Город чудес - страница 41



«Масло закончилось? Это странно…»

У него на глазах гаснет самая дальняя лампа. Ни звука, ни шипения, ни дыма. Она просто… исчезает, и остаются всего пять огоньков. И стоит лампе погаснуть, как дальний конец комнаты заполняет непроницаемая тьма.

Затем он слышит шаги. Кто-то идет к нему через длинную, погруженную во мрак комнату. Сигруд прищуривается, приглядывается, но ничего не видит в темноте. Кем бы ни был появившийся, он не пытается скрываться: он идет в быстром, размеренном темпе, словно торопясь на очередную встречу.

Сигруд хватает ранец и вытаскивает пистолет.

– Кто здесь? – говорит он.

Шаги не замедляются.

Гаснет пятая лампа. Стена мрака становится ближе.

Сигруд бросает ранец через плечо, поднимает пистолет и направляет его вдоль длинной узкой комнаты.

– Я буду стрелять, – говорит он.

Шаги не замедляются.

Гаснет четвертая лампа. Тьма становится все ближе.

Он прикидывает по звуку шагов расположение идущего и жмет на спусковой крючок. Грохот выстрела в замкнутом помещении звучит особенно громко. Дульное пламя не разгоняет тьму. И хотя Сигруд стреляет в небольшом пространстве, пуля как будто никуда не попадает и никого не пугает – потому что шаги продолжают приближаться.

Гаснет третья лампа. Остаются только две, подвешенные прямо над Сигрудом. Стена тьмы теперь очень близко, как и шаги.

Потом он видит это.

Что-то проникает в полутень, всего лишь в десятке метров от него. Но это… невозможно.
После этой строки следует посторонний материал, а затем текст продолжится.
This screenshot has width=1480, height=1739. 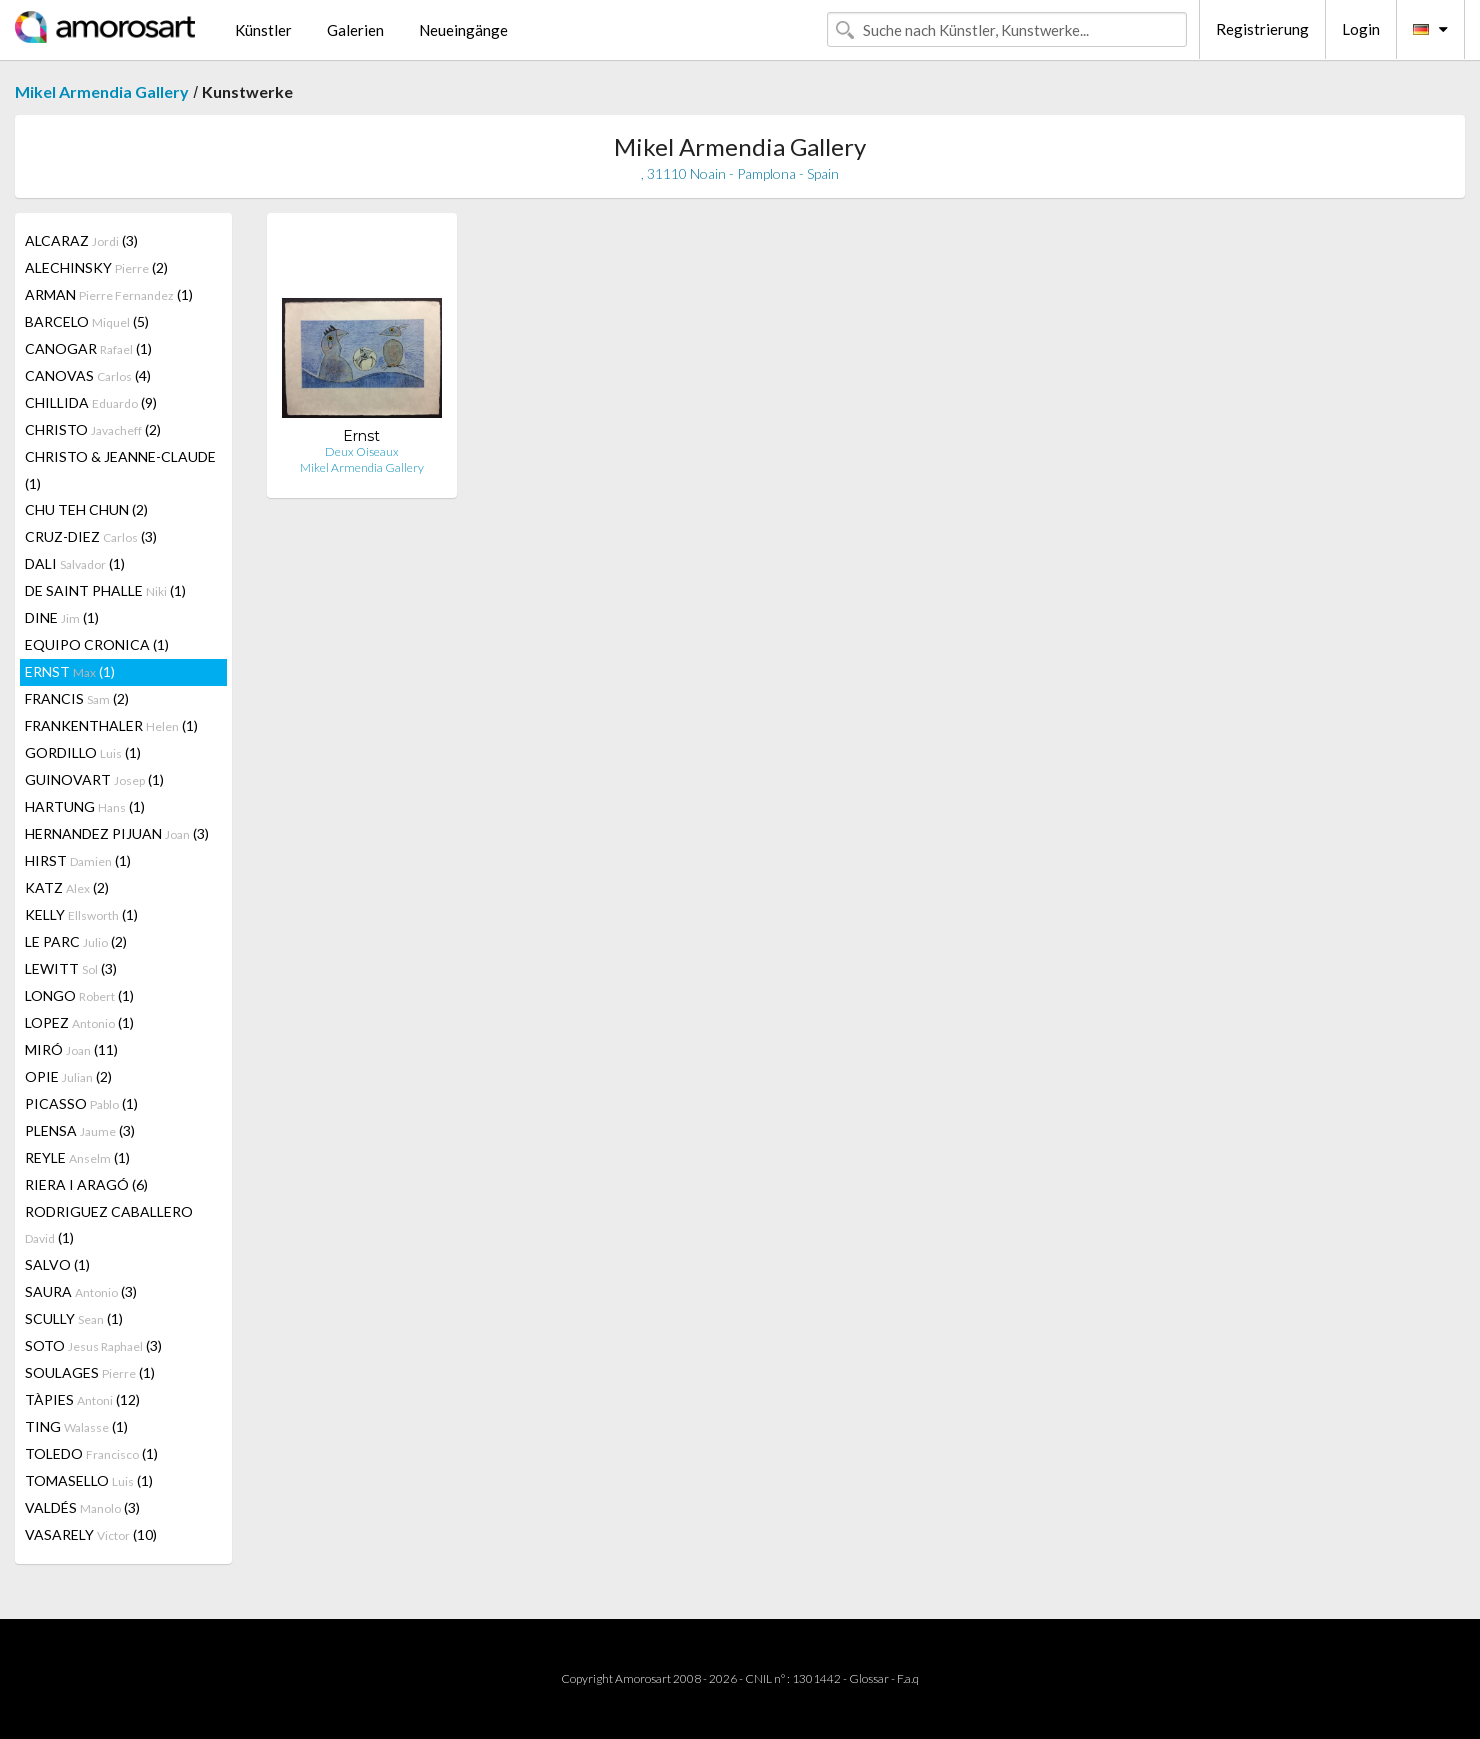 I want to click on PICASSO (1), so click(x=81, y=1103).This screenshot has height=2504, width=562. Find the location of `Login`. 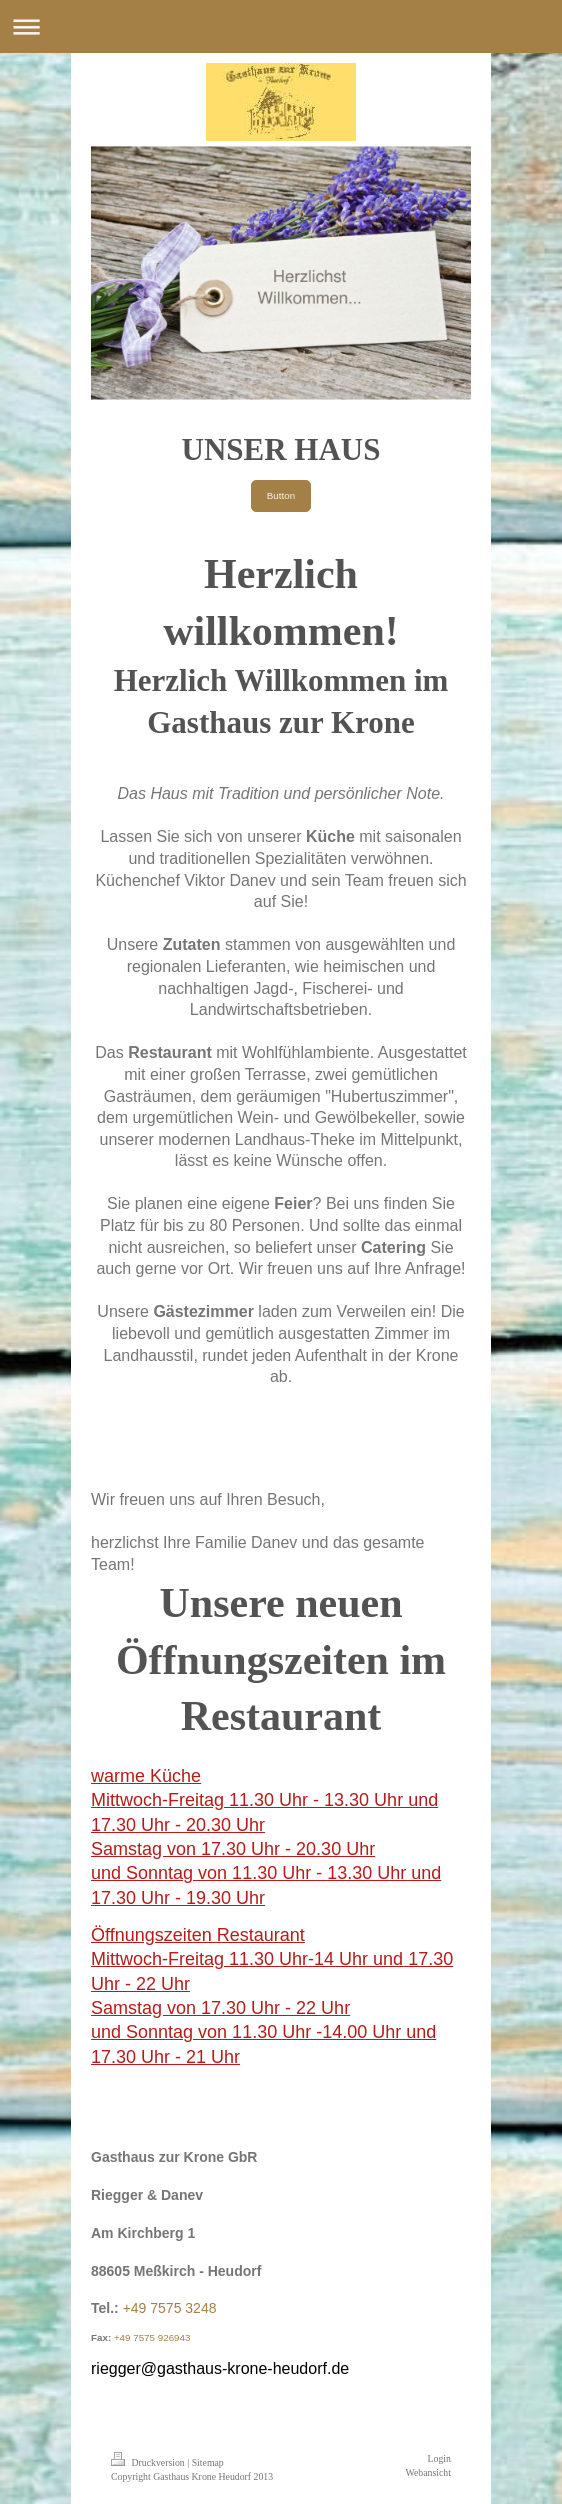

Там, на границе света, тень – тень, которую определенно отбрасывает двуногое существо, идущее к нему. Но Сигруд не видит того, кто ее порождает. Есть свет от лампы, есть тень человеческой фигуры, идущей в его сторону, – но нет человека, чтобы отбрасывать эту тень.

– Чтоб мне провалиться… – говорит дрейлинг.

Шаги замолкают. Тень человеческой фигуры тоже перестает двигаться.

Тишина.

Затем звучит мужской голос, высокий, холодный и ломкий. Кажется, что он исходит не из какого-то определенного места – не из тени человека перед ним, не из стены тьмы за тенью, – но от всех теней в комнате, как будто они одновременно вибрируют, создавая… эти звуки.

Голос произносит:

– Он мертв.

Бросив взгляд через плечо на труп Кхадсе, Сигруд говорит:

– Гм.

– Я его знаю, – продолжает голос. Снова шаги. Гаснет вторая лампа, и тень продвигается по полу, изгибаясь, словно невидимка – кого бы или что бы он собой ни представлял, – обходит оставшуюся лампу по кругу. – Кхадсе, верно? Он был полезным. – Шаги останавливаются, тень замирает на полу, намекая, что невидимый гость стоит прямо над трупом Кхадсе. Голос негромко прибавляет: – Он выполнял приказы. Не задавал вопросов. Ненавижу, когда задают вопросы… Мне всегда кажется, что я обязан ответить.

Долгая тишина. Сигруд гадает, стоит ли ему атаковать, удирать или… сделать что-то еще. Внезапно его переполняет убежденность в том, что он не должен покидать свет. Он сам не знает почему, но чувствует: если пересечь границу тени – которая внезапно кажется такой четкой, такой жесткой, – то обратно он не вернется.

– Я хотел сделать это сам, – говорит голос с намеком на сожаление. – Неразумно, чтобы кто-то разгуливал с таким количеством секретов. Ну что ж…

Опять шаги. Тень человека вертится, пока он обходит лампу по кругу. Потом она падает на труп Кхадсе…

И тот исчезает. Как будто гость своей тенью мимоходом стер Кхадсе из реальности, как тряпкой стирают пятно на оконном стекле.